WORK REQUIRED: Transcribe only part of the material below: the lines from the one containing "has height=2576, width=282." through the one containing "In order to click on Art.", inclusive, exactly as written.

--- DATA TO EXAMINE ---

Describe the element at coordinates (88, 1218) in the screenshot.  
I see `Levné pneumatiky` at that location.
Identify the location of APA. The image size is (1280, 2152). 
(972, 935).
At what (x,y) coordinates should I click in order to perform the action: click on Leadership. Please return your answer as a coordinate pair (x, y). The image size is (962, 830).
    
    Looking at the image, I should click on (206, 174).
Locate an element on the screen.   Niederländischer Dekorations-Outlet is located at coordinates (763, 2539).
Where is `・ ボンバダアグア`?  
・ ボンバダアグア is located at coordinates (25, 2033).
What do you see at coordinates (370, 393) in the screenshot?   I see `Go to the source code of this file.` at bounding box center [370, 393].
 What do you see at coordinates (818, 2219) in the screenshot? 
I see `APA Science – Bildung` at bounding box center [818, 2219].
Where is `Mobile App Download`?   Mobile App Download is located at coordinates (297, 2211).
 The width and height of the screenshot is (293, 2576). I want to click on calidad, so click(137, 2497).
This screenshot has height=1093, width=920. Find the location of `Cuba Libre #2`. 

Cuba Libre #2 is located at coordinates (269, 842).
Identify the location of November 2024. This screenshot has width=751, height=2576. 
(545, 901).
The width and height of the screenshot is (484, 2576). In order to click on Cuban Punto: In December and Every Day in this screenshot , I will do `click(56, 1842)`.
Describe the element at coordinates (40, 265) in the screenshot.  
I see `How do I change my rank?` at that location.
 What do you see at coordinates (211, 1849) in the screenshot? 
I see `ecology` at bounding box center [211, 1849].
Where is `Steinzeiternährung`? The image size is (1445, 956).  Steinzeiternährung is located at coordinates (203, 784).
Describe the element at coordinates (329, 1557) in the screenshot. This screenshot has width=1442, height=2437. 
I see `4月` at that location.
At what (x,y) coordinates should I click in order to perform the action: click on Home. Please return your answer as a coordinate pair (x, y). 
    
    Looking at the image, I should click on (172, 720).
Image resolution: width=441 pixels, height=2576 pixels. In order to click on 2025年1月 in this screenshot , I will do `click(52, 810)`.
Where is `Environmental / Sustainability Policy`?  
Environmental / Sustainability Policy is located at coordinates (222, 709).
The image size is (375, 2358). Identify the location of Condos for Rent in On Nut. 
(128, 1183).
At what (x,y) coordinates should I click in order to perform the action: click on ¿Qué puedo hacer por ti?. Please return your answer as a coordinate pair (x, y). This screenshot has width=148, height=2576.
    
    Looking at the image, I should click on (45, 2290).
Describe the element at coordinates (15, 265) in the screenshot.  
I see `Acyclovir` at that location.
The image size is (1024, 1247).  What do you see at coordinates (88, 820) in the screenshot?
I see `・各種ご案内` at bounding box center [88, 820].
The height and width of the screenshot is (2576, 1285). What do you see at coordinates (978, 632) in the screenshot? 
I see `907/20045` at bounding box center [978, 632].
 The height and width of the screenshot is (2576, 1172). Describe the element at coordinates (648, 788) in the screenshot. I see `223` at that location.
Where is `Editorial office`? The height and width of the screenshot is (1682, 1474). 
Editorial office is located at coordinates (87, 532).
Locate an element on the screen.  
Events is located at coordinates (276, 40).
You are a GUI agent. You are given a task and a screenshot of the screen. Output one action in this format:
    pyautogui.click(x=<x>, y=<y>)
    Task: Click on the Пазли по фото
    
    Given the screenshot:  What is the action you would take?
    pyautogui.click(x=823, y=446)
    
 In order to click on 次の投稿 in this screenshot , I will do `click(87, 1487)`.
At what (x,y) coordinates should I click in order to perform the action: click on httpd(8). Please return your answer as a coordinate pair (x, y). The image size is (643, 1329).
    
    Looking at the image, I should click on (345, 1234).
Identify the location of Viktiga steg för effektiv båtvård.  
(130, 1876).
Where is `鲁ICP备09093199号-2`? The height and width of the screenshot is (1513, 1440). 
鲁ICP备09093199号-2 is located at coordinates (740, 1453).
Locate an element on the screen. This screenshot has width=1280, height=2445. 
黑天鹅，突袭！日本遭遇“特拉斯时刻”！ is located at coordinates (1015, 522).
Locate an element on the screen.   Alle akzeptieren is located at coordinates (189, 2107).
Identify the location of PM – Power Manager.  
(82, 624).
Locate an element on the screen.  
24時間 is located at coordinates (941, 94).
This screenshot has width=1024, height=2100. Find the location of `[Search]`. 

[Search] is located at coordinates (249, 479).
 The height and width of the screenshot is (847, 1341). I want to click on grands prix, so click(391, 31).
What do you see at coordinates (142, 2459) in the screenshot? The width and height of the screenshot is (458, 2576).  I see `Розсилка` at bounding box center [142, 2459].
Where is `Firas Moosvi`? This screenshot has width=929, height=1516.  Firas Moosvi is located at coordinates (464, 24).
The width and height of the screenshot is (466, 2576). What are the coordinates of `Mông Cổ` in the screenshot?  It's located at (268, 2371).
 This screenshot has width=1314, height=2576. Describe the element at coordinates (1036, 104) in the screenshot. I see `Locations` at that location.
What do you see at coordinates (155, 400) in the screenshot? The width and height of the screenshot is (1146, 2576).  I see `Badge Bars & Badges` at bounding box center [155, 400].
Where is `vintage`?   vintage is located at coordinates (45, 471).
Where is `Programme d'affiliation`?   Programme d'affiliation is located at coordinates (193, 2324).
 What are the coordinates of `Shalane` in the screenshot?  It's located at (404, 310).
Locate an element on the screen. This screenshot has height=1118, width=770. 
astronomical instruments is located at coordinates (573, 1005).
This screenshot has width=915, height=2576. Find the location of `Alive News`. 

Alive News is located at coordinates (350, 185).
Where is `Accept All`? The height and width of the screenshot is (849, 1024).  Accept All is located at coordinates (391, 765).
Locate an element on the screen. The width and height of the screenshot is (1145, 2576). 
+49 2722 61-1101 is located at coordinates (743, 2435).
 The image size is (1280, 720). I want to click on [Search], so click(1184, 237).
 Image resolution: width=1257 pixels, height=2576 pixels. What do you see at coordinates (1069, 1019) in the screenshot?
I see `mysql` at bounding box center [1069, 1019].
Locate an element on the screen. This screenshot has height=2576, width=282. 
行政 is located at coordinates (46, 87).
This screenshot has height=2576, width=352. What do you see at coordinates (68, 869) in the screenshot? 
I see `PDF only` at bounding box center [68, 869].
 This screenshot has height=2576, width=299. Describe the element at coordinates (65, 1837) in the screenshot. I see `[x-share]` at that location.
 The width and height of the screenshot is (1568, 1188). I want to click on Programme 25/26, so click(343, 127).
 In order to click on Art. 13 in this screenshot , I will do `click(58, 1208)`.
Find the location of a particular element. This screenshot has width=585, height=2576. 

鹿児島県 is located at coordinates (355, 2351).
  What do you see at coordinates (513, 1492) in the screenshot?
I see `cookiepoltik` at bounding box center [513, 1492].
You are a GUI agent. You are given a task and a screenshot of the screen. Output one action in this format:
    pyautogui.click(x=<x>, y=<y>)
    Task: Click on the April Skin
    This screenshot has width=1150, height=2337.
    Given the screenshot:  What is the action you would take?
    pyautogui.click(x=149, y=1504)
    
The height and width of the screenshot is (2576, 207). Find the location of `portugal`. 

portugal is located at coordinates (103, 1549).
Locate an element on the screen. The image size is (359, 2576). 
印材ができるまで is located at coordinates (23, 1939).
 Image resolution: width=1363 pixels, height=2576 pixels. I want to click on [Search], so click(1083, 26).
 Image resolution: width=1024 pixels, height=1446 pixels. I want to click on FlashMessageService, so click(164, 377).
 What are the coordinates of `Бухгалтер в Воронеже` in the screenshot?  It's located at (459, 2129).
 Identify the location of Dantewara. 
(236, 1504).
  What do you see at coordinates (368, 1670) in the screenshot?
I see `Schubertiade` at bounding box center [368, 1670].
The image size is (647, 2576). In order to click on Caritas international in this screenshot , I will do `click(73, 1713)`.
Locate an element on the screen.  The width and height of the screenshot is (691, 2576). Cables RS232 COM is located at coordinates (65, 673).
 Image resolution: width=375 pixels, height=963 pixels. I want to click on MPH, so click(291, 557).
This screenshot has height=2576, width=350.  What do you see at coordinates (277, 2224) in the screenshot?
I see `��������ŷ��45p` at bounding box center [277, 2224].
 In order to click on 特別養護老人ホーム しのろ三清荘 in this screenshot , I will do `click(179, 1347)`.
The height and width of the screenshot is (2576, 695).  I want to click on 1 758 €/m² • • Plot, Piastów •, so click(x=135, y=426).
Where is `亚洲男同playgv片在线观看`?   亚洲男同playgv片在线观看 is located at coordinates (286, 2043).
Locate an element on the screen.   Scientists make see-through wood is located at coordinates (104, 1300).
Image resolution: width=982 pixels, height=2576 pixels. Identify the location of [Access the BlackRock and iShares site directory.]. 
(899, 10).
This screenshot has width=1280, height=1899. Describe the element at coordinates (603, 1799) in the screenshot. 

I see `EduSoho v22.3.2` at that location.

---

EXPECTED ANSWER:
Locate an element on the screen. This screenshot has height=2576, width=282. 
行政 is located at coordinates (46, 87).
This screenshot has height=2576, width=352. What do you see at coordinates (68, 869) in the screenshot? 
I see `PDF only` at bounding box center [68, 869].
 This screenshot has height=2576, width=299. Describe the element at coordinates (65, 1837) in the screenshot. I see `[x-share]` at that location.
 The width and height of the screenshot is (1568, 1188). I want to click on Programme 25/26, so click(343, 127).
 In order to click on Art. 13 in this screenshot , I will do `click(58, 1208)`.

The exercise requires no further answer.